19. The Plaintiffs have made a two-pronged claim to the suit land being adverse possession and in the alternative, trust. It is the defendants’ case however that infact the plaintiffs are mere licencees whose permission to remain on the suit land has been terminated. They therefore seek in their counter-claim the eviction of the plaintiffs from the suit land.

20. As the parties are family, I shall first consider the plaintiffs’ claim to the suit land on the basis of a trust.

21. It is common knowledge that the suit land was first registered in the names of one JAFASON WAKHUNGU on 20th June 1972 as per the copy of the Green Card. On 3rd June 1977 he obtained the land certificate and on 3rd January 1984, that land certificate was destroyed and a new land certificate was issued in the name of JEFFERSON WAKHUNGU WASILWA. I have no doubt in my mind that the JAFASON WAKHUNGU who was the first registered proprietor of the suit land in 1977 is the same JEFFERSON WAKHUNGU WASILWA the deceased father to the defendants and in whose name the suit land is still registered.
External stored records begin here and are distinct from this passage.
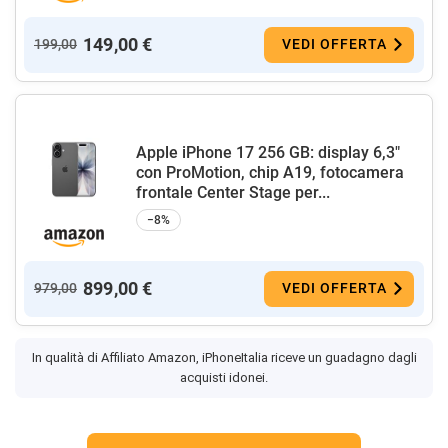
149,00 €
199,00
VEDI OFFERTA
Apple iPhone 17 256 GB: display 6,3"
con ProMotion, chip A19, fotocamera
frontale Center Stage per...
−8%
899,00 €
979,00
VEDI OFFERTA
In qualità di Affiliato Amazon, iPhoneItalia riceve un guadagno dagli
acquisti idonei.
A copy of the land certificate was not availed during the trial but it is clear from the certificate of Official Search in respect to the suit land and dated 6th June 2019 that as at the time of filing this suit on 12th June 2019, the suit land was still registered in the names of JEFFERSON WAKHUNGU WASILWA. It is also common knowledge that the defendants are the joint Administrators to the Estate of JEFFERSON WAKHUNGU WASILWA having been issued with a Grant of Letters of Administration on 10th April 2017 vide BUNGOMA CHIEF MAGISTRATE’S COURT SUCCESSION CAUSE NO 479 of 2016. The defendants are therefore clothed with the requisite locus standi to evict the plaintiffs and any other trespassers from the suit land.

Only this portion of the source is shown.